Now, let me explain something.  A moto-pump is a diesel or gas pump that puts out a ton of water and costs a thousand bucks or more.  I didn't remember having had one, much less watering a man's fields with one.

"I don't have a moto-pump!"

Khady: "It is best to tell the truth!"

Ugh. What an interesting life I lead here.  She explained that she knew I had a moto-pump, because I had been telling everyone about the one I brought back from Senegal.

"That is not a moto-pump!  It is a treadle pump.  You pump with your feet.  I couldn't water some guy's field with that!"

Khady, "I got up early this morning to go walking with Bayfara (who had just been circumcised!) because he was hurting.  I heard the loud sound of a motor.  I asked a man what it was, and he said:"

"That's Cheikh Diagne (me!) watering so-and-so's field."

"I was so mad with you I couldn't even eat breakfast."

I had heard the moto-pump early that morning as well.

"My treadle pump doesn't make any sound. (Not that much, anyway.)  It doesn't have a motor.  That was not me!"

"The man said it was you."

"Well, he was mistaken.  It wasn't me."

I repeated myself several times, and I don't think she ever really believed me until she came to my house the next day and saw the pump.  She later told me:

"I saw that man that said it was your pump.  I told him he was a liar!" (Heavily emphasized.)
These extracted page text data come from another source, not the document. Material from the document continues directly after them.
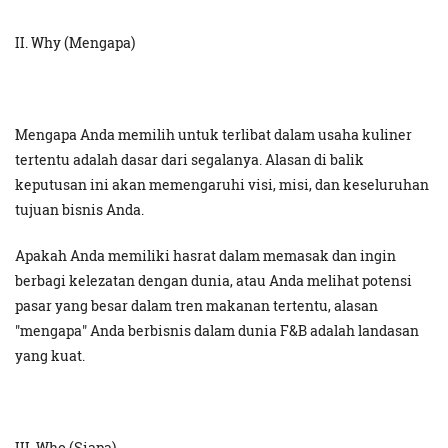
II. Why (Mengapa)
Mengapa Anda memilih untuk terlibat dalam usaha kuliner
tertentu adalah dasar dari segalanya. Alasan di balik
keputusan ini akan memengaruhi visi, misi, dan keseluruhan
tujuan bisnis Anda.
Apakah Anda memiliki hasrat dalam memasak dan ingin
berbagi kelezatan dengan dunia, atau Anda melihat potensi
pasar yang besar dalam tren makanan tertentu, alasan
"mengapa" Anda berbisnis dalam dunia F&B adalah landasan
yang kuat.
III. Who (Siapa)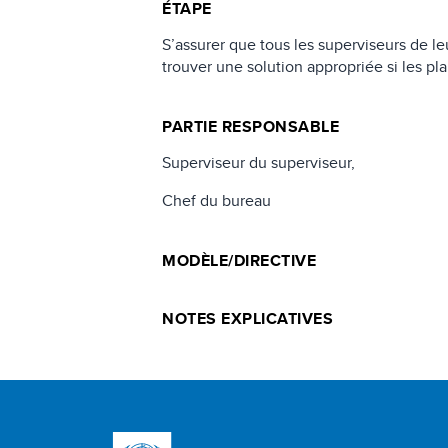
ÉTAPE
S’assurer que tous les superviseurs de l
trouver une solution appropriée si les pl
PARTIE RESPONSABLE
Superviseur du superviseur,
Chef du bureau
MODÈLE/DIRECTIVE
NOTES EXPLICATIVES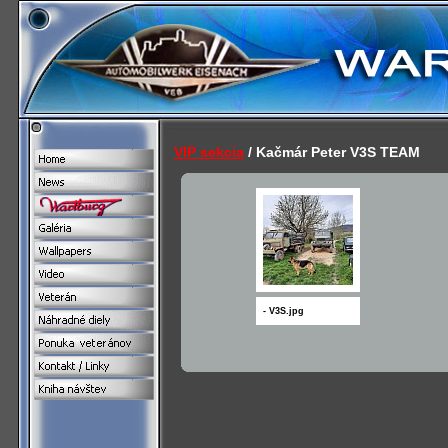
VIP sekcia
/ Kačmár Peter V3S TEAM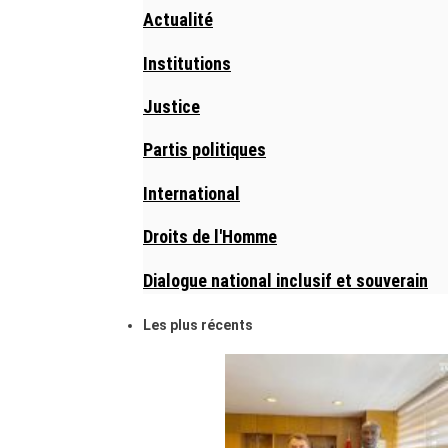
Actualité
Institutions
Justice
Partis politiques
International
Droits de l'Homme
Dialogue national inclusif et souverain
Les plus récents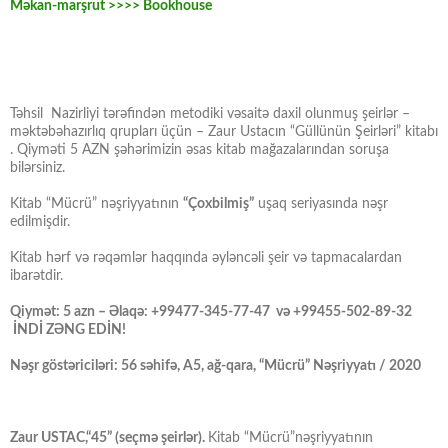
Məkan-marşrut >>>> Bookhouse
Təhsil Nazirliyi tərəfindən metodiki vəsaitə daxil olunmuş şeirlər –
məktəbəhazırlıq qrupları üçün – Zaur Ustacın “Güllünün Şeirləri” kitabı
. Qiyməti 5 AZN şəhərimizin əsas kitab mağazalarından soruşa
bilərsiniz.
Kitab “Mücrü” nəşriyyatının
“Çoxbilmiş”
uşaq seriyasında nəşr
edilmişdir.
Kitab hərf və rəqəmlər haqqında əyləncəli şeir və tapmacalardan
ibarətdir.
Qiymət: 5 azn – Əlaqə: +99477-345-77-47 və +99455-502-89-32
İNDİ ZƏNG EDİN!
Nəşr göstəriciləri: 56 səhifə, A5, ağ-qara, “Mücrü” Nəşriyyatı / 2020
Zaur USTAC,“45” (seçmə şeirlər).
Kitab “Mücrü”nəşriyyatının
Now, in my mind this man just made an honest mistake.  One that took quite a bit of explaining on my part to avoid being thrown  out by the family I was closest to in the village.  Is this place exciting, or what?

I was indeed in trouble for not having come around, since Bayfara had gone through the experience of being circumcised.  He is seven years old-they do it up to age twelve or so here.  After the fun operation, the kids wear a special robe until they're healed.  In Bayfara's case, about two weeks.  They just threw away his robe today.  When the boy is (almost) healed, they throw away the robe-his was a plain black one, and the mother washes him.  The women have all thought it is a wonderful topic of conversation, hence they bring it up everyday at lunch. (I've done my best to avoid the topic, but these women go on and on about it!) They've told me that if a boy isn't circumcised, he can't have children and he'll turn into a girl.  The truth seeker that I am, I told them that no, this wasn't true, and that there are lots of men whom are uncircumcised and still are men and have kids (I have no idea how many, or exactly who they are.) All explained to no avail, I should say.